無事海上へと脱出したデルタとエレノア。ヘルメットを取ったエレノアがデルタを見下ろす。

緊急脱出艇のある海底港で最後の敵の襲撃を退け、海上へと脱出しようとする二人。しかしその通路の先には爆薬が仕掛けられていた。爆発の瞬間、エレノアはテレポートを使いかろうじて二人を安全圏に脱出させる。さらにエレノアは、ラムも脱出艇の中に避難させていた。浸水した脱出艇の中でもがくラムに、エレノアは酸素ボンベを装着させ、その生命を救う。

爆発するラプチャーから、かろうじて海上へと脱出したデルタとエレノア、そしてリトルシスターたち。しかし、デルタは力を使い果たし、死の間際にあった。エレノアは父として自分を救い、導いてくれたデルタに感謝を述べ、彼のADAMを吸い上げることで彼の記憶と意志を吸収。地上でリトルシスターたちとともに行きていくことを誓う。

『BioShock 2』の登場人物・キャラクター

実験体デルタ(Subject Delta)

本作の主人公で、旧式の「アルファシリーズ」と呼ばれるビッグダディ。旧式とはいえ、ほかのビッグダディにはない特殊能力・プラスミドの使用が可能、相手を意のままに操る催眠プラスミドに対するある程度の抵抗力があるという特徴を持つ。本編冒頭でソフィア・ラムに催眠プラスミドによって自殺させられるが、10年後に復活。自身の守護対象であるリトルシスター・エレノアを探してラプチャー内を探索することになる。エレノアとは強い結びつきがあり、エレノアのテレパシーを受け取ることができる半面、彼女と離れすぎると生命の危険にさらされるという弱点も持つ。
その正体は、前作「BioShock」の事件後にラプチャーを発見した海洋探検家「ジョニー・トップサイド」。ラプチャーの所在を隠すため、ラムによって捕縛、ビッグダディに改造されてしまった。

エレノア・ラム(Eleanor Lamb)CV:サラ・ボルジャー

主人公・デルタの守護対象であるリトルシスターで、ソフィア・ラムの実の娘。ラムからは自身の理想を体現するための後継者として、幼少期から徹底的な英才教育を施されていた。本編冒頭でラムにさらわれ、ラプチャー心臓部である「ペルセポネ」に囚われてしまう。しかし、デルタとは深い結びつきがあり、囚われながらもテレパシーでデルタを導く。本編終盤ではビッグシスターの装備に身を包み、戦闘に協力してくれるようになる。

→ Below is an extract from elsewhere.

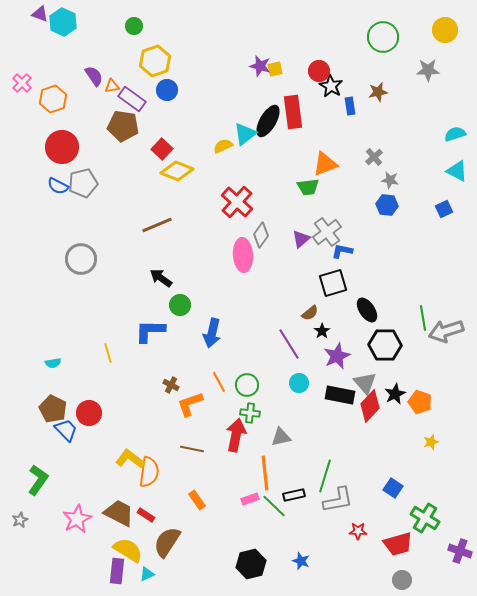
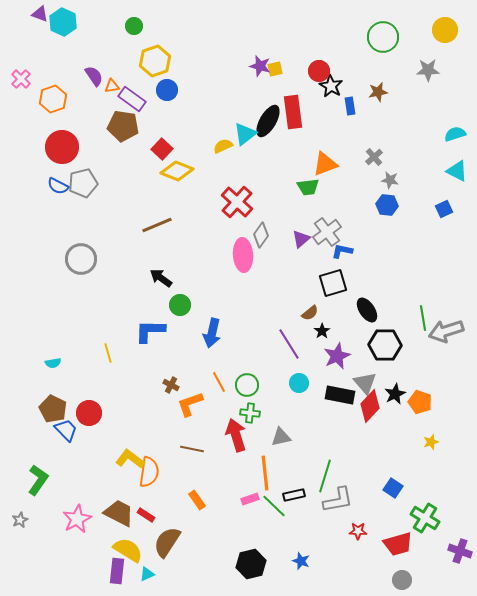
pink cross at (22, 83): moved 1 px left, 4 px up
red arrow at (236, 435): rotated 28 degrees counterclockwise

ブリジット・テネンバウム(Brigid Tenenbaum)

前作にも登場した遺伝子工学の研究者。一度は地上へと脱出したが、地上で多発する連続少女誘拐事件とラプチャーの関係を疑い、再びラプチャーに戻ってくる。DLC「Minerva's Den」にも登場。本作の序盤のガイド役でもある。